Iraqi First Division League
- Season: 2020–21
- Dates: 3 May 2021 – 16 July 2021
- Champions: Al-Sinaa (1st title)
- Promoted: Al-Sinaa Newroz Samarra
- Relegated: Akkad Al-Ettifaq Al-Jaish Brayati
- Matches played: 184
- Goals scored: 469 (2.55 per match)
- Top goalscorer: Samer Mohsin (12 goals)
- Biggest home win: Babil 5–0 Al-Ettifaq (8 June 2021)
- Biggest away win: Suq Al-Shuyukh 1–4 Masafi Al-Janoob (2 June 2021)
- Highest scoring: Diyala 4–3 Al-Ramadi (4 March 2021) Al-Muroor 3–4 Samarra (4 March 2021)
- Longest winning run: 6 matches Al-Sinaa
- Longest unbeaten run: 14 matches Al-Sinaa
- Longest winless run: 12 matches Akkad Maysan
- Longest losing run: 9 matches Brayati

= 2020–21 Iraqi First Division League =

The 2020–21 Iraqi First Division League was the 47th season of what is now called the Iraqi Premier Division League, the second tier of the Iraqi football league system, since its establishment in 1974. The number of clubs in the league have changed throughout history due to several factors, most recently in this season when the number of clubs increased from 12 to 28 in total. The top team from each group is directly promoted to the Premier League, while a third club can be promoted through play-offs, on the other hand, two clubs from each group are directly relegated to the Second Division League.

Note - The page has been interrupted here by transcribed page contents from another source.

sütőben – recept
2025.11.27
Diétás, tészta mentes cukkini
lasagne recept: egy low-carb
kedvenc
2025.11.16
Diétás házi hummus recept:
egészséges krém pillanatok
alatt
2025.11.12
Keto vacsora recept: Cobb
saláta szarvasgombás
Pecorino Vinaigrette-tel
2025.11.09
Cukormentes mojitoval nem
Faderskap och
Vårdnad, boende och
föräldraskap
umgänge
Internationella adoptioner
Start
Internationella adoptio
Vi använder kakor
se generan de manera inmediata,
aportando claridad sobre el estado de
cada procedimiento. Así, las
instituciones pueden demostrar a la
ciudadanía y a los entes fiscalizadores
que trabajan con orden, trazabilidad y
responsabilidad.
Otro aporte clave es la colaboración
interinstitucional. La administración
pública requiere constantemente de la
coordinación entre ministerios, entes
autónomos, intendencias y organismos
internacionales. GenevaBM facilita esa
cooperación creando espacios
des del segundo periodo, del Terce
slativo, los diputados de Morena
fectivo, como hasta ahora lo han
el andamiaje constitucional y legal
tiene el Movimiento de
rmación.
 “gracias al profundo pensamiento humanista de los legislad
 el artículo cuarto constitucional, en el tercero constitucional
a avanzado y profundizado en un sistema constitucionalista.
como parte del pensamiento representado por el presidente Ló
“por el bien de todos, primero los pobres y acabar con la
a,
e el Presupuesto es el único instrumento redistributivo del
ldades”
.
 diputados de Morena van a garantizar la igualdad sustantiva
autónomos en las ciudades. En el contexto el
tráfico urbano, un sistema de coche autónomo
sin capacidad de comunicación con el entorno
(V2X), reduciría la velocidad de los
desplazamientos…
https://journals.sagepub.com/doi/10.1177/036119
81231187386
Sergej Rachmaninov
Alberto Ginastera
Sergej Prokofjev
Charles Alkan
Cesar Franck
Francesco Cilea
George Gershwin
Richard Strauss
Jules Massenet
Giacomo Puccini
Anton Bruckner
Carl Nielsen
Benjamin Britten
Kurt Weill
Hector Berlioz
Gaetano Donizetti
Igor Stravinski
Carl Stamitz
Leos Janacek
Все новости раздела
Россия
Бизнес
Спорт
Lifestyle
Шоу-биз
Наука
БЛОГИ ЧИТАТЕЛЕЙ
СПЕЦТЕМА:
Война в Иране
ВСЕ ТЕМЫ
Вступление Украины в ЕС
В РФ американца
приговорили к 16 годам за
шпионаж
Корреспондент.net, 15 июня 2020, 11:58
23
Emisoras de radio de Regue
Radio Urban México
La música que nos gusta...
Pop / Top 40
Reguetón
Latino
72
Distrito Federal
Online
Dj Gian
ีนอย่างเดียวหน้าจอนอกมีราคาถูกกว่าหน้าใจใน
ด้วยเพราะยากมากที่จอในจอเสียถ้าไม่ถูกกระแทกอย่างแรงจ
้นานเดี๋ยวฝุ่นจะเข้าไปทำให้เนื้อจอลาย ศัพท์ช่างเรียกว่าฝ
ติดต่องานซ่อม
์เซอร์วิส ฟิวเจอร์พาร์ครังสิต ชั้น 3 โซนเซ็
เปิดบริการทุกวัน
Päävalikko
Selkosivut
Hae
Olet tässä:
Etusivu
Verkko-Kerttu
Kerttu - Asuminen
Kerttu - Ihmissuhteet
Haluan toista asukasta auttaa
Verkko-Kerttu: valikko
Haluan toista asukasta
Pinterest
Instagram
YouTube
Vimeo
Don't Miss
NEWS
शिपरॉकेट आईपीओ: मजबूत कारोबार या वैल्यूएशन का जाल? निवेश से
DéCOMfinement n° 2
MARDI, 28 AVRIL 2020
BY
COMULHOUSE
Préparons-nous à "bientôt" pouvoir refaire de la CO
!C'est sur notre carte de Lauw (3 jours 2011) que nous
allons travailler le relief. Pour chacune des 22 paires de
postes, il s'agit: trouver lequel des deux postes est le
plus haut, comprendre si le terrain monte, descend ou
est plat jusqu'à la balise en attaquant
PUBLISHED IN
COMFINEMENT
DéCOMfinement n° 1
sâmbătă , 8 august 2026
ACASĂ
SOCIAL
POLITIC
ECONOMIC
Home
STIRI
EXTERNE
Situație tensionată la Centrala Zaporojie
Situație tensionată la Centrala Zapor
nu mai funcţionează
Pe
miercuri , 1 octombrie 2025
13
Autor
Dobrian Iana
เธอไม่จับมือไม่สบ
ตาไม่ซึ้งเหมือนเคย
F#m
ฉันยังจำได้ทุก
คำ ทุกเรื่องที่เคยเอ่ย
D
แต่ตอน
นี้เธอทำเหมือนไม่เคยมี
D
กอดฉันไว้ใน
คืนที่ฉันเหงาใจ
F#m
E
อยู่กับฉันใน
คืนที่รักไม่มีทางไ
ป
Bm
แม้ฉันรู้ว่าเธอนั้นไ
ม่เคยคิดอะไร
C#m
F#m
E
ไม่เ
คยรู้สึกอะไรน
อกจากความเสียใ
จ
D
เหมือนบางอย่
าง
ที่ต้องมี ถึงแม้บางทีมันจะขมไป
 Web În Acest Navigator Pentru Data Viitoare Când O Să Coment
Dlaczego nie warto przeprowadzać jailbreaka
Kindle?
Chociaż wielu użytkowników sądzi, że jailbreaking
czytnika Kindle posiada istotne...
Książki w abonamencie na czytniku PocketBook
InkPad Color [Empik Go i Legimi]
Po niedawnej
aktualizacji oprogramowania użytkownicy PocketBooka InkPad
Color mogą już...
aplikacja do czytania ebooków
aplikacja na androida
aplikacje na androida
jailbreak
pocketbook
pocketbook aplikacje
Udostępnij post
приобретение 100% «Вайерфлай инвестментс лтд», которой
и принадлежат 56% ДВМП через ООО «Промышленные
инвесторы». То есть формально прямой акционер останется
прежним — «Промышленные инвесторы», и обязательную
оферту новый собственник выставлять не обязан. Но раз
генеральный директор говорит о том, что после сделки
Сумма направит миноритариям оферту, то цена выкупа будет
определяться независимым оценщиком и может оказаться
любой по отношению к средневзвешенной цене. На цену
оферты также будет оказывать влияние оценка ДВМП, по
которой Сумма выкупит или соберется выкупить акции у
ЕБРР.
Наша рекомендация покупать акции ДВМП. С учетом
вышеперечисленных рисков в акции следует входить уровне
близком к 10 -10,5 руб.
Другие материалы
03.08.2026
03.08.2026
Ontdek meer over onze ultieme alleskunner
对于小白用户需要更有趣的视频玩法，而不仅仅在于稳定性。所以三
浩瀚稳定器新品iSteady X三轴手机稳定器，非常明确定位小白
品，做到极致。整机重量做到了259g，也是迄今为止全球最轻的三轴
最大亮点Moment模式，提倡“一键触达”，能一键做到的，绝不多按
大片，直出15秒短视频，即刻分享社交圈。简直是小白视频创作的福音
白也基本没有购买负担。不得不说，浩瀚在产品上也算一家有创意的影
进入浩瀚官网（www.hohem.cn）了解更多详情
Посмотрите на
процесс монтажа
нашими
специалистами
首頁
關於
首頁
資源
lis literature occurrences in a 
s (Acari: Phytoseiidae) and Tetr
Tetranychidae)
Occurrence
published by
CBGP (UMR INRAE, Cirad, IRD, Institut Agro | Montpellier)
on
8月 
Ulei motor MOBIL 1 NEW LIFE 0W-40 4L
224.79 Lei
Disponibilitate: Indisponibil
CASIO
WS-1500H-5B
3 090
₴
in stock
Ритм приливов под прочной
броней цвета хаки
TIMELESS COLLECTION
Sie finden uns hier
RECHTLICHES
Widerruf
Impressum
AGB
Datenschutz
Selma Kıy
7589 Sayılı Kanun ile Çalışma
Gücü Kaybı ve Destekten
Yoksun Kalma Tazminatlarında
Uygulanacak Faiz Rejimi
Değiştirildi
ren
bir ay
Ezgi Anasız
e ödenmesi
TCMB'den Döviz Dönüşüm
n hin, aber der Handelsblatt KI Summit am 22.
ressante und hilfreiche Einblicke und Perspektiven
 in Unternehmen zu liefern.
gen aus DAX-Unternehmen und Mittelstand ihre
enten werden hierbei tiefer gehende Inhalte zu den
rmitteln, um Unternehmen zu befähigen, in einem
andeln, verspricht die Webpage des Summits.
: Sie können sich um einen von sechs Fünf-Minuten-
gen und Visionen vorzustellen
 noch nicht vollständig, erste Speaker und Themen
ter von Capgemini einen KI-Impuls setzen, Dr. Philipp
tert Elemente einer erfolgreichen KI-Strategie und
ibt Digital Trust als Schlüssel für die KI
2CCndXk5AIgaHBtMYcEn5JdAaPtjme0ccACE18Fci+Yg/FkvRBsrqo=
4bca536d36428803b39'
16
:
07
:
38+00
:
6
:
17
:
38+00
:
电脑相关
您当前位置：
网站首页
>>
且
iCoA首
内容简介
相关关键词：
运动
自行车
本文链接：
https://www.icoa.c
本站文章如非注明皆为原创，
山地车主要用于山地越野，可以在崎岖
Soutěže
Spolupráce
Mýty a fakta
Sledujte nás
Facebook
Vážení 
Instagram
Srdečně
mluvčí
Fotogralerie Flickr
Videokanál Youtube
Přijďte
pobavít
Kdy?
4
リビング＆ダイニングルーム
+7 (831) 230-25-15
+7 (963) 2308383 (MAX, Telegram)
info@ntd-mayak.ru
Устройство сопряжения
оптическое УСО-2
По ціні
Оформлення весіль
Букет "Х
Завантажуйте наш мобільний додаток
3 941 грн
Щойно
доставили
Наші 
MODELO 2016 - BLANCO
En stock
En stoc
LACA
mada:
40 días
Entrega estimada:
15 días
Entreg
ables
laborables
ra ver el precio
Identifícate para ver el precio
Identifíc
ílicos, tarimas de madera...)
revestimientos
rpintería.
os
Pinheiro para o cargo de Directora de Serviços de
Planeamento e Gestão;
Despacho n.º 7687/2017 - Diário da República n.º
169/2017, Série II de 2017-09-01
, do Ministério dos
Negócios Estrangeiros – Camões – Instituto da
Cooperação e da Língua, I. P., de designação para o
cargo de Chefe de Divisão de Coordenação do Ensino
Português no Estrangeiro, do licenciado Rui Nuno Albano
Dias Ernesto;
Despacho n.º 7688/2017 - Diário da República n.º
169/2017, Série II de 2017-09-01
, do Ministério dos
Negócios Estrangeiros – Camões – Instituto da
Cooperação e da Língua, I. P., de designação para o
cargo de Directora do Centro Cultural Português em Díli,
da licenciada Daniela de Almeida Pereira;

Al-Sinaa won the title and were promoted alongside runners-up Newroz.

== Format ==
Teams from all over Iraq participated in preliminary qualifications for the final stage. Total of 16 teams qualified for the final stage and 12 teams joined from previous season.

There was no First Division League nor Premier League season completed in the prior year due to the Coronavirus Pandemic.

== Teams ==

=== Stadiums and locations ===

A total of 28 teams are contesting the league, including 10 sides from the 2018-2019 season, 16 promoted teams from the preliminary qualifications for the final stage and the two relegated sides from the Premier League.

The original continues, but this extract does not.